B. Procedural Background................................................952

II. LEGAL ANALYSIS........................................................955

A. Standards for Summary Judgment......................................955

B. Amendments to the False Claims Act....................................956

C. Ex Post Facto Clause under the United States Constitution...............958

D. Due Process under the United States Constitution........................962

III. CONCLUSION............................................................962

I. INTRODUCTION

This civil action is before me on a Motion For Partial Summary Judgment filed on the part of defendants Russell T. Hawley and Hawley Insurance, Inc. (collectively the “defendants” or “Hawley”). Hawley alleges that amendments to the False Claims Act (“FCA”), 31 U.S.C. § 3729, as set forth in the Fraud Enforcement and Recovery Act of 2009 (“FERA”), Pub. L. No. 111-21, § 4(f)(1), 123 Stat. 1617, 1625 (2009), do not apply to the present matter and, thus, he is entitled to judgment as a matter of law. Hawley further argues that even if the amendments do apply, such retroactive application would violate the Ex Post Facto clause and Hawley’s right to Due Process under the United States Constitution. I have reviewed Hawley’s motion in detail, and find the motion to be fully submitted and ripe for decision.

A. Factual Background

Plaintiff United States of America (“the government”), alleges that Hawley engaged in improper conduct that allowed ineligible farmers to obtain and make claims against multi-peril crop insurance (“MPCI”) policies that were sold by Hawley, issued by North Central Crop Insurance (“NCCI”), and reinsured by the Federal Crop Insurance Corporation (“FCIC”), for certain crop land in South Dakota. In my earlier Memorandum Opinion And Order Entering Summary Judgment Sua Sponte On Remaining Claims And Reaffirming Summary Judgment On Count One (docket no. 51), I made the following findings of fact:

The factual background to this action is set forth in some detail in the court’s April 3, 2008, ruling on the parties’ crossmotions for summary judgment.
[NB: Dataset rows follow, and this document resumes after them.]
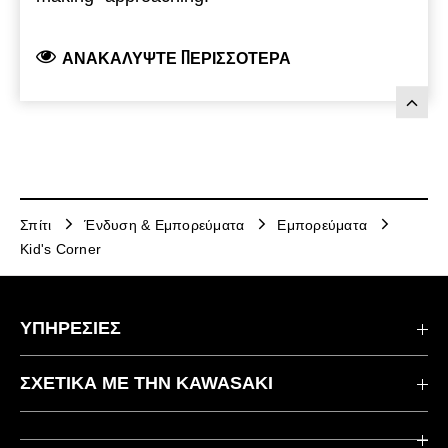
ΑΝΑΚΑΛΎΨΤΕ ΠΕΡΙΣΣΌΤΕΡΑ
Σπίτι
Ένδυση & Εμπορεύματα
Εμπορεύματα
Kid's Corner
ΥΠΗΡΕΣΙΕΣ
Επικοινωνήστε μαζί μας
ΣΧΕΤΙΚΆ ΜΕ ΤΗΝ KAWASAKI
Kawasaki Care
Εταιρεία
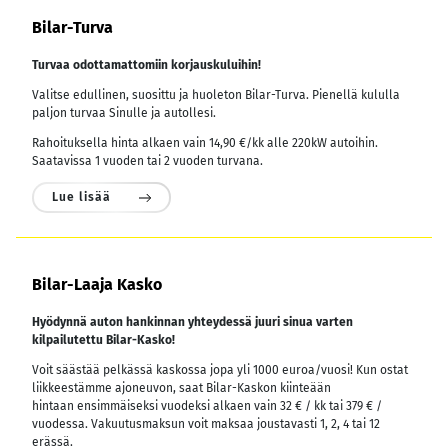
Bilar-Turva
Turvaa odottamattomiin korjauskuluihin!
Valitse edullinen, suosittu ja huoleton Bilar-Turva. Pienellä kululla
paljon turvaa Sinulle ja autollesi.
Rahoituksella hinta alkaen vain 14,90 €/kk alle 220kW autoihin.
Saatavissa 1 vuoden tai 2 vuoden turvana.
Lue lisää
Bilar-Laaja Kasko
Hyödynnä auton hankinnan yhteydessä juuri sinua varten
kilpailutettu Bilar-Kasko!
Voit säästää pelkässä kaskossa jopa yli 1000 euroa/vuosi! Kun ostat
liikkeestämme ajoneuvon, saat Bilar-Kaskon kiinteään
hintaan ensimmäiseksi vuodeksi alkaen vain 32 € / kk tai 379 € /
vuodessa.
Vakuutusmaksun voit maksaa joustavasti 1, 2, 4 tai 12
erässä.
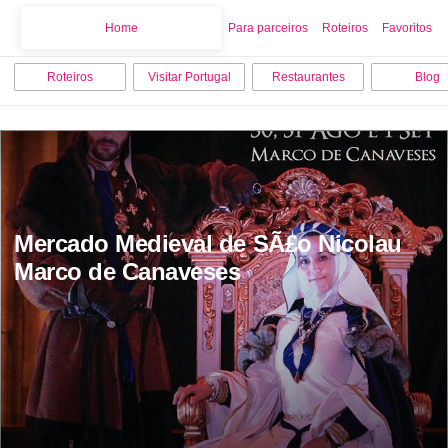
Home
Home
Para parceiros
Roteiros
Favoritos
Roteiros
Visitar Portugal
Restaurantes
Blog
Mercado Medieval de SÃ£o Nicolau 
Marco de Canaveses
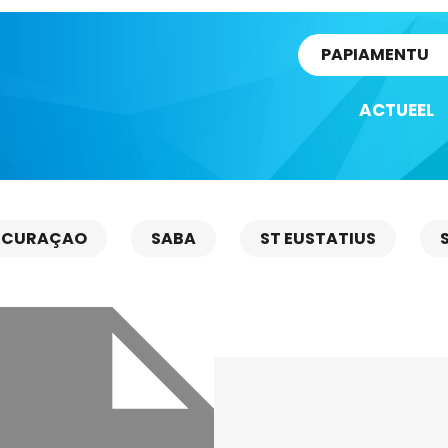
rtikel
PAPIAMENTU
ACTUEEL
CURAÇAO
SABA
ST EUSTATIUS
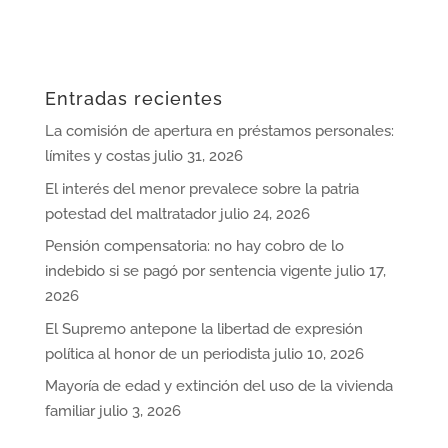
Entradas recientes
La comisión de apertura en préstamos personales:
límites y costas
julio 31, 2026
El interés del menor prevalece sobre la patria
potestad del maltratador
julio 24, 2026
Pensión compensatoria: no hay cobro de lo
indebido si se pagó por sentencia vigente
julio 17,
2026
El Supremo antepone la libertad de expresión
política al honor de un periodista
julio 10, 2026
Mayoría de edad y extinción del uso de la vivienda
familiar
julio 3, 2026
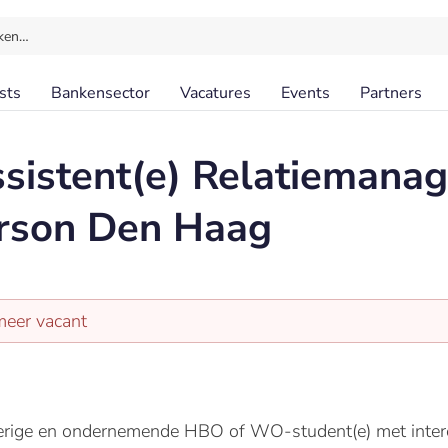
ken…
sts
Bankensector
Vacatures
Events
Partners
ssistent(e) Relatieman
rson Den Haag
meer vacant
erige en ondernemende HBO of WO-student(e) met intere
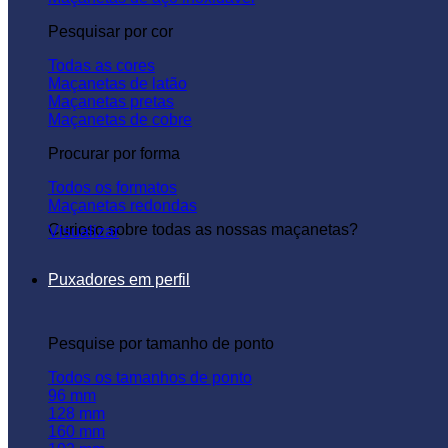
Pesquisar por cor
Todas as cores
Maçanetas de latão
Maçanetas pretas
Maçanetas de cobre
Procurar por forma
Todos os formatos
Maçanetas redondas
Curioso sobre todas as nossas maçanetas?
Visualizar
Puxadores em perfil
Pesquise por tamanho de ponto
Todos os tamanhos de ponto
96 mm
128 mm
160 mm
See United States v. Hawley, 544 F.Supp.2d 787, 791-94 (N.D.Iowa 2008) (Hawley I).
For present purposes, suffice it to say that the government alleges that Hawley knew that Ed Marshall owned the crop land in question, that Mark Hoffman had rented the land from Ed Marshall, and that Donald Kluver was actually farming the land in 2000.
Nevertheless, Hawley submitted to NCCI a crop insurance application for the 2000 crop year in the names of Sydney and Stanley Winquist for an interest in crops on the crop land. The Winquists later made claims against the MPCI policy on which the FCIC ultimately reimbursed NCCI for crop insurance indemnities and paid premium subsidies for the 2000 crop year totaling $145,540: The Winquists and Kluver were later prosecuted for conspiring to make fraudulent crop insurance claims relating to the crop land for crop year 2000. Kluver entered into a plea agreement and the Winquists entered into pretrial diversion agreements.
Similarly, the government alleges that, just before the application deadline for the 2001 crop year, Hawley submitted to NCCI an application for crop *952 insurance for the crop land in the name of, and purportedly signed by, Ed Marshall. The application had been hand-delivered to Hawley by Mark Hoffman, so Hawley had not seen Marshall sign the application. The FCIC eventually made payments for indemnity payments for crop losses claimed by Marshall and paid premium subsidies on the crop land for the 2001 crop year totaling $159,960. Ed Marshall signed a civil settlement agreement with the United States Attorney’s Office for the Northern District of Iowa in which he admitted that he had not signed a timely application for crop insurance nor had he instructed anyone to sign such an application on his behalf and pursuant to which he repaid part of the overpayment alleged.

(docket no. 51, pp. 2-3)

B. Procedural Background

I will, once again, quote from my prior Memorandum Opinion And Order Entering Summary Judgment Sua Sponte On Remaining Claims And Reaffirming Summary Judgment On Count One (docket no. 51), to illustrate the applicable procedural history.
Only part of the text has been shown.